今回のORFでは、RFIDを使用した社会実験が行われた。実験に同意した来場者には、UHF帯とHF帯のRFIDが貸与された。実際のイベント会場でUHF帯のRFIDタグを来場者が携帯するケースは国内で初めてとなった。


 HF帯のRFIDはSuicaなどの非接触型のカードにも使用されているタグ。今回の実験では、各展示ブースに設置されているRFIDリーダーにHF帯のタグをかざすことで展示ブースへの来訪履歴を残すことができる。この来訪履歴は、(同意した来訪者のみ)後ほど各個人の名刺情報と結び付けられ、来訪者に研究情報が提供される。また、ORF Activity Scoreという、スクリーン上にブースの訪問数などを可視化するシステムも脇田研究室によって用意された。

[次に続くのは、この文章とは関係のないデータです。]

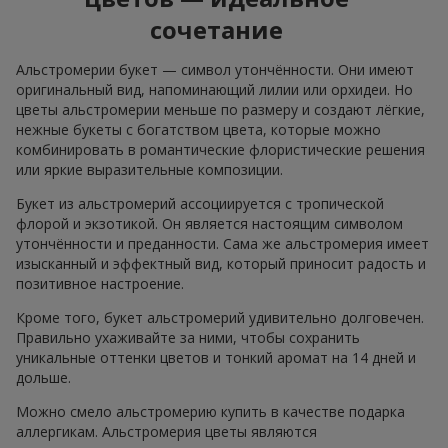
сочетание
Альстромерии букет — символ утончённости. Они имеют
оригинальный вид, напоминающий лилии или орхидеи. Но
цветы альстромерии меньше по размеру и создают лёгкие,
нежные букеты с богатством цвета, которые можно
комбинировать в романтические флористические решения
или яркие выразительные композиции.
Букет из альстромерий ассоциируется с тропической
флорой и экзотикой. Он является настоящим символом
утончённости и преданности. Сама же альстромерия имеет
изысканный и эффектный вид, который приносит радость и
позитивное настроение.
Кроме того, букет альстромерий удивительно долговечен.
Правильно ухаживайте за ними, чтобы сохранить
уникальные оттенки цветов и тонкий аромат на 14 дней и
дольше.
Можно смело альстромерию купить в качестве подарка
аллергикам. Альстромерия цветы являются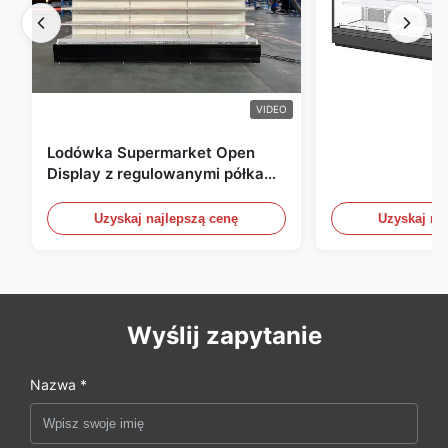
VIDEO
Lodówka Supermarket Open
Display z regulowanymi półkami
i oświetleniem LED
Uzyskaj najlepszą cenę
Uzyskaj na
Wyślij zapytanie
Nazwa *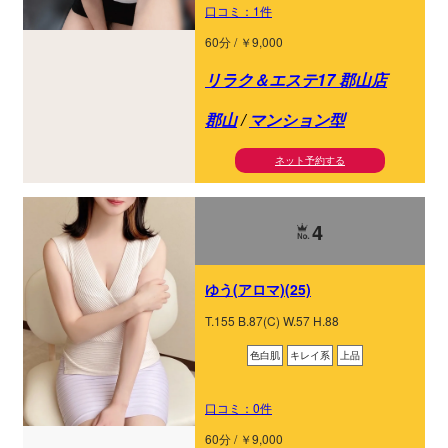
口コミ：1件
60分 / ￥9,000
リラク＆エステ17 郡山店
郡山
/
マンション型
ネット予約する
4
ゆう(アロマ)(25)
T.155 B.87(C) W.57 H.88
色白肌
キレイ系
上品
口コミ：0件
60分 / ￥9,000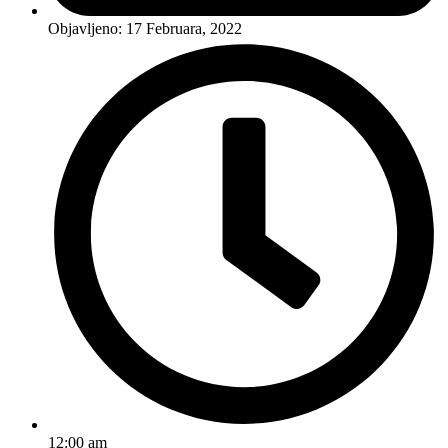
Objavljeno:
17 Februara, 2022
12:00 am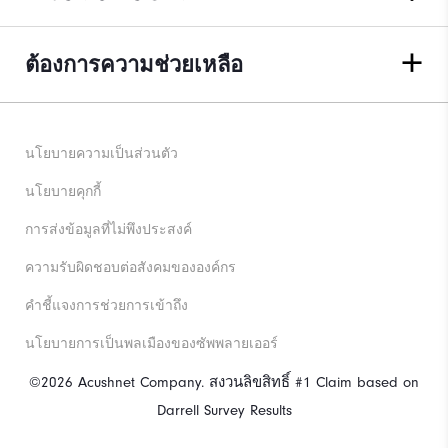
ต้องการความช่วยเหลือ
นโยบายความเป็นส่วนตัว
นโยบายคุกกี้
การส่งข้อมูลที่ไม่พึงประสงค์
ความรับผิดชอบต่อสังคมขององค์กร
คําชี้แจงการช่วยการเข้าถึง
นโยบายการเป็นพลเมืองของซัพพลายเออร์
©2026 Acushnet Company. สงวนลิขสิทธิ์ #1 Claim based on
Darrell Survey Results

 UHF帯のRFIDタグは、HF帯より電波が届く範囲が大きく、タグを携帯してアンテナの下を通るだけで、タグの情報が読み取られる。前述のORF Activity Scoreの前に用意されたアンテナの下を通ると個人の行動履歴がスクリーン上に表示された。
 
 今回の実験では、来場した際に、RFIDの社会実験の参加の有無を問う紙が配布された。参加のパターンには、2種類のタグを貸与し、後日名刺情報と来訪履歴を結びつけ、研究情報を連絡するパターン、2種類のタグだけ貸与し、名刺情報ととは結びつけず一部参加するパターン、全く参加しないパターンが用意された。
 また、RFID、関連するデータベースに蓄積された情報を消去したい場合は、AUTO-IDラボラトリ展示ブースで消去することができた。
 国内初のUHF帯のRFIDタグを使用したイベントであり、名刺情報も扱うものだったため、混乱も予想されたが、事前に取り組みについての周知を徹底したため、当日特に混乱は見られなかった。